My brother’s son plays T-ball, and one of the coaches in his local Little League group (group? team? franchise?) is the man I once wanted to marry.
Of course, I was really young then and hadn’t seen much of the world. But I loved that guy in my own fifteen year old way. One time we had a picnic with sparkling grape juice and plastic champagne glasses I bought at Belmont’s (our hometown version of WalMart before WalMart put them out of business.) Another time he was in the middle of asking me to go steady when he steered his truck into an Amish buggy. No one was hurt except our pride. And I had to wait an extra week to get his class ring.
The biggest memory I have of him is that he wanted to play Major League baseball. Some coach once told his mother that he had promise, so their life was spent driving all over Northeastern Indiana to groom the guy into a pro. For the year and a half I dated him I got sucked into the dream, too. I went to countless games, watched countless baseball movies and even read the encyclopedia entry on “Baseball” to make sure I knew what was going on. Twenty years later the only things I’ve retained are the fact that the pitcher’s mound is 60 feet, six inches from home plate and the certain knowledge that I hate that sport with a passion.
Oddly, the universe decided to churn out several top 40 hits about baseball while we were dating, and he loved each and every one of them. [If I never hear “Center Field” by John Fogerty again, I’ll be a happy girl.] Even more oddly, his favourite was Bruce Springsteen’s “Glory Days”. He liked the fact that the old guys were sitting around talking about baseball. I think he missed the part that the characters in the song were lamenting the death of their dreams.
When my brother told me that he ran into Jim at Little League practice, that was the first thought that crossed my mind. I felt so sad for him and at the same time wondered how he could do it. How can he live the ghost of a dream, coaching seven-year-olds in Fort Wayne? Then I thought about it some more and realised that no stirring novels of mine have topped any best-seller lists and I just write for a blog. I think most people have their early dreams die. But I think the stalks of those dead dreams can, if you’re lucky, fertilise the new shoots of young dreams that grow into the fruits of your true adulthood.
Yep.
those last two lines are beautiful.
Somehow I knew from the title of the post and the first line it was going to be about “Glory Days”.
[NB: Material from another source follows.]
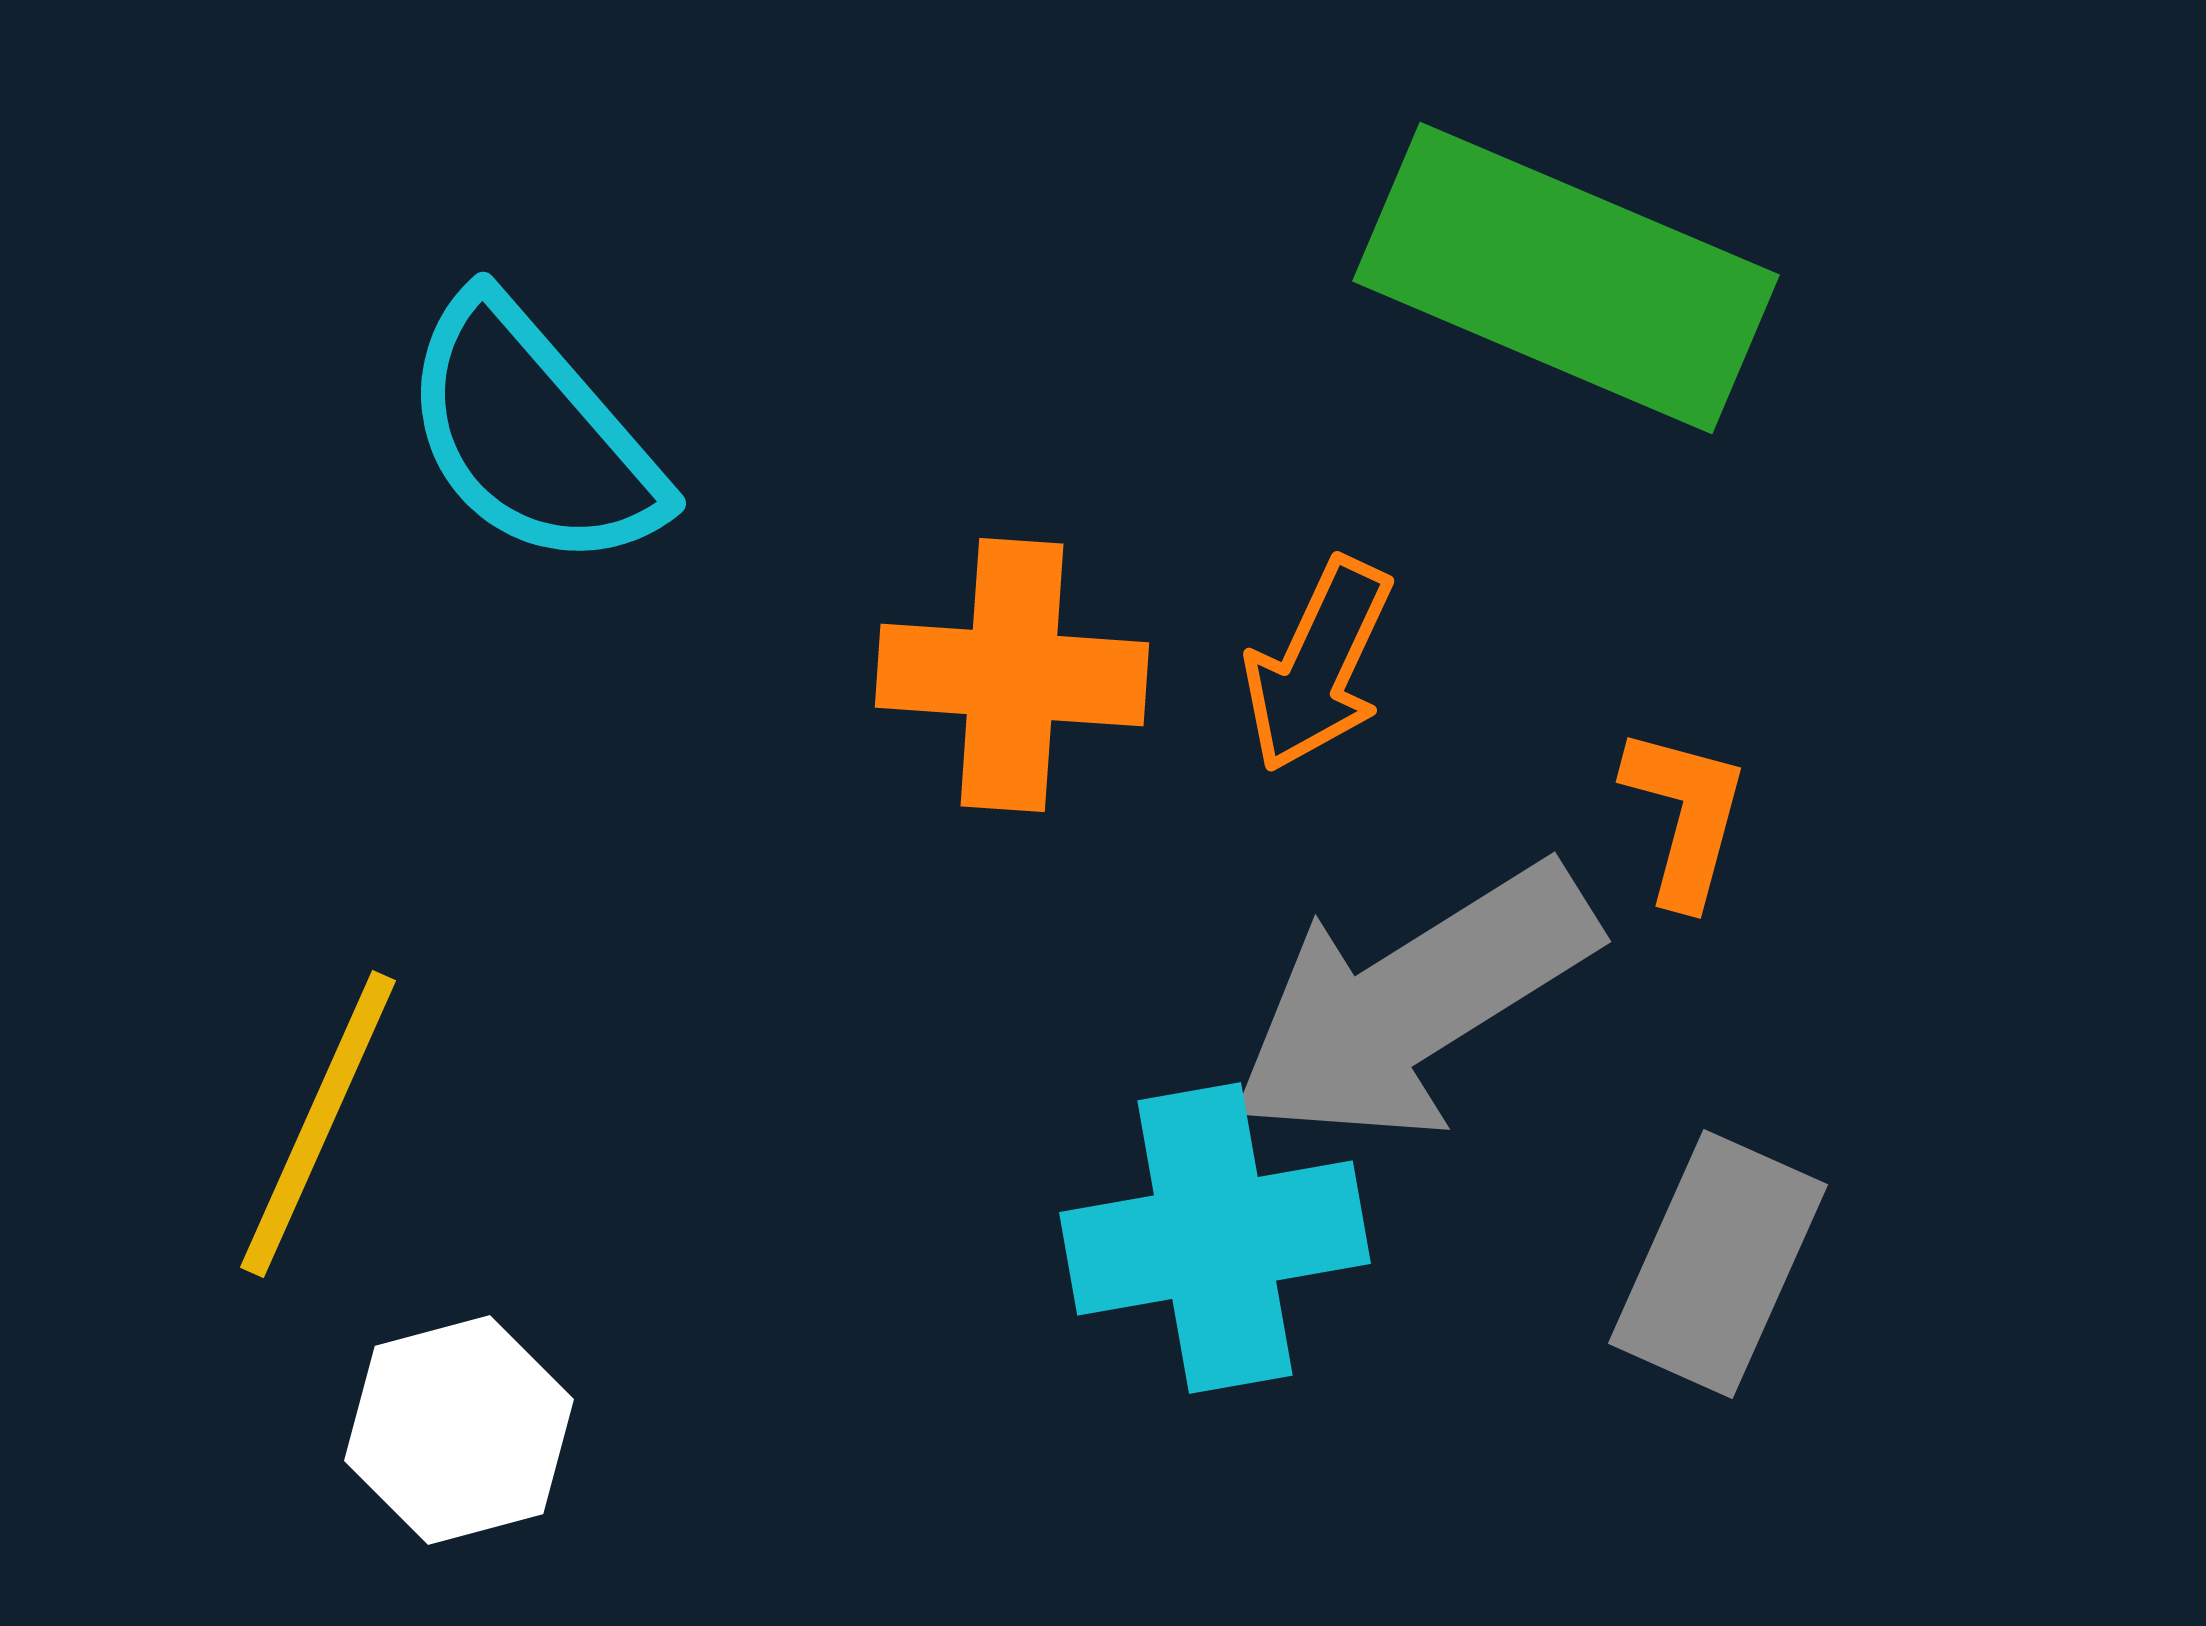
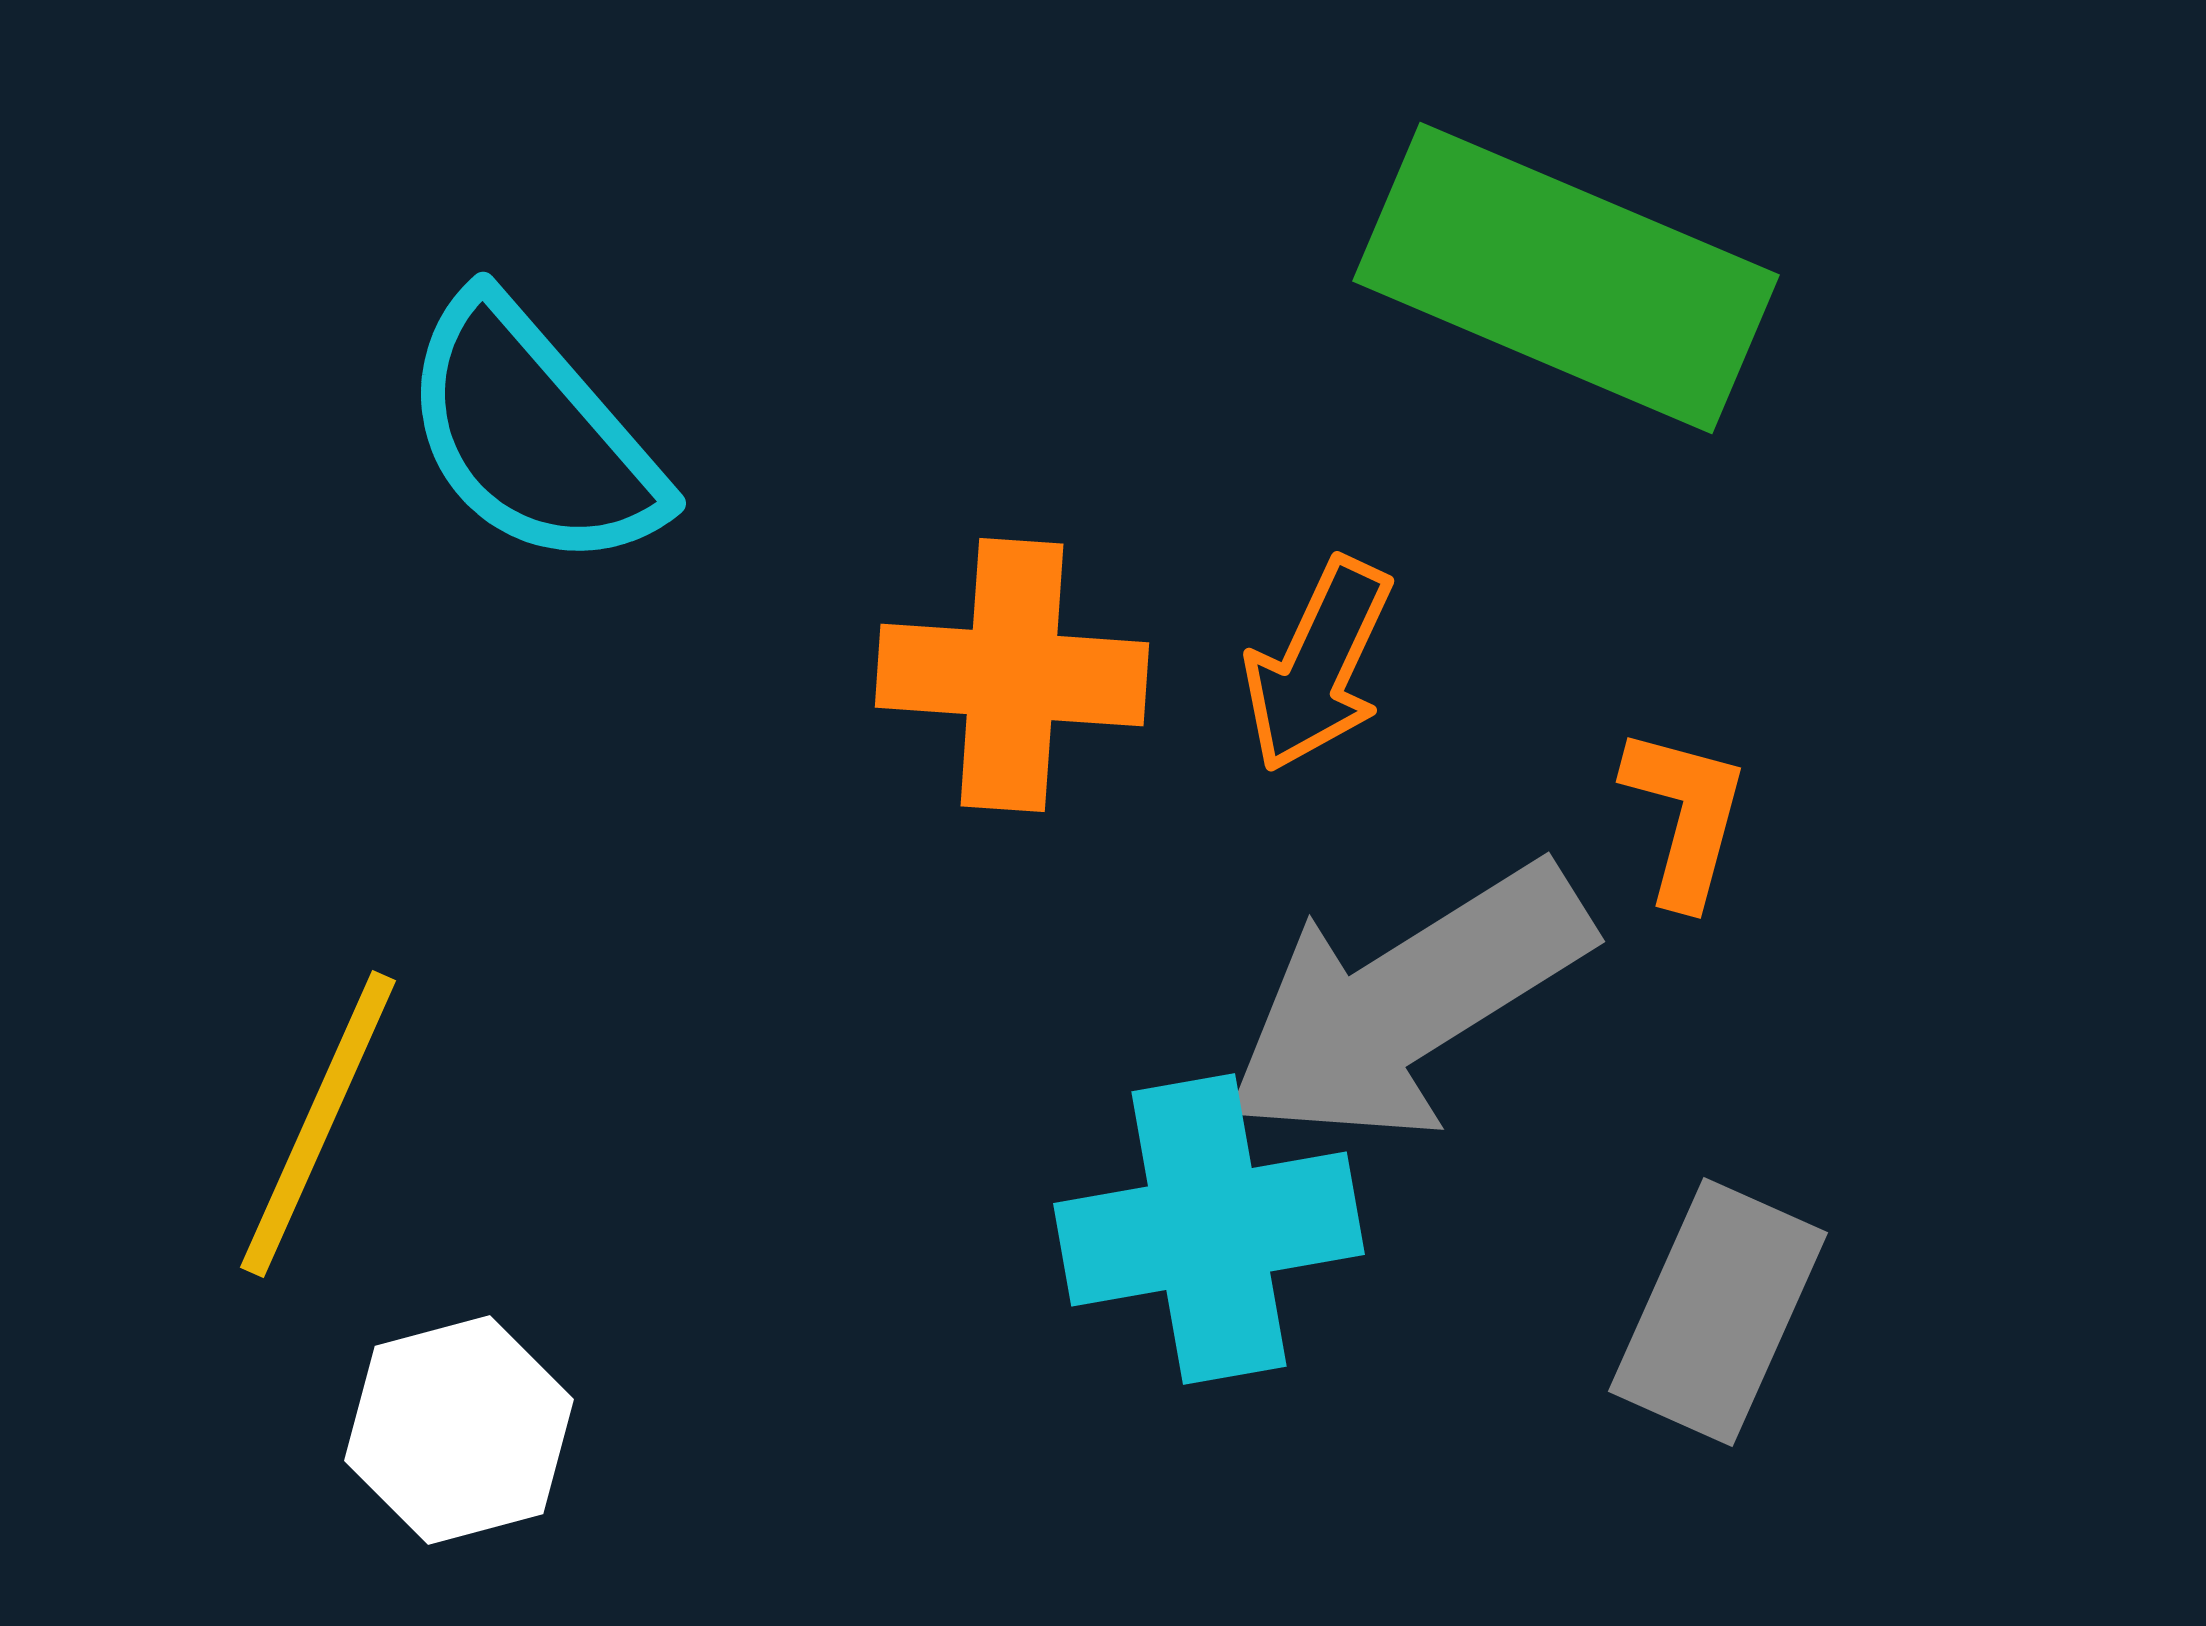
gray arrow: moved 6 px left
cyan cross: moved 6 px left, 9 px up
gray rectangle: moved 48 px down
It makes me wonder who really had the dream – him or his mom. I take it he never made it even into the minor leagues?
Or you never know, he may have spent his time there, realized the limits of his talent, and had a successful career. Maybe there’s no real regret for a life wasted – lots of players never make it to the “bigs” but find fulfillment where they are. Which can still dovetail into being the Little League coach he is today…
Have you talked to him? Maybe you’ll be surprised.
No, I know exactly what you mean. My high school sweetheart that I almost married in college is another example. He was all set to do all these great things when we were young – so was I, but my life didn’t have nearly the direction set out in front that he did, nor could I have gotten into an Ivy League school – he could have, if he’d wanted. (I could have done all right and gotten into a decent private school, but not Ivy League.)
He ended up going to public school for college anyway anyway – one of the better ones in the South, and it was a family thing – and he had his heart set on being an engineer. He also wanted to race cars. He probably could have done either, but he very well could have been the kind of guy that winds up being a top engineer paid a few hundred thousand a year, well, lots of places. He was set.
Then we split up after he cheated on me, and about a year later he married the girl he was seeing behind my back, and soon after that they had a kid. He wound up dropping out of college and for a long time was working as a mechanic at some car dealership. At some point many years later, he got his paramedic certification and ended up being in charge of the ambulance service where he is, think he’s still doing that.
I’m sure this has all been fine, well, & good for him… but it wasn’t the way it was supposed to be. Of course, my life hasn’t turned out the way it was supposed to either, but again, I never really had any clear-cut direction I was going in, and certainly never all as set out and planned out as he had his.
Funny thing is I have run across his son’s MySpace, his son’s in college now and apparently has the car & racing bug too. He’s also going to school to be an engineer. On his blog one day he was talking about some engineering project he needed to work on and said something about getting his dad to help, but then made a comment like “But what does my dad know, he’s a paramedic.”
That just blew my mind, that the kid obviously didn’t know his dad started out in engineering school, much less all the other big dreams and plans for his life, apparently. I can’t imagine why, and it made me a little sad. Weird how things turn out.
profound thoughts
Hey, from the UK here. Maybe, Bruce was right after all. What is Glory Days really about?
There is an awful lot of Bruce Springsteen’s lyrics that resonate with us all, paticularly a we get older (Laughs out loud!)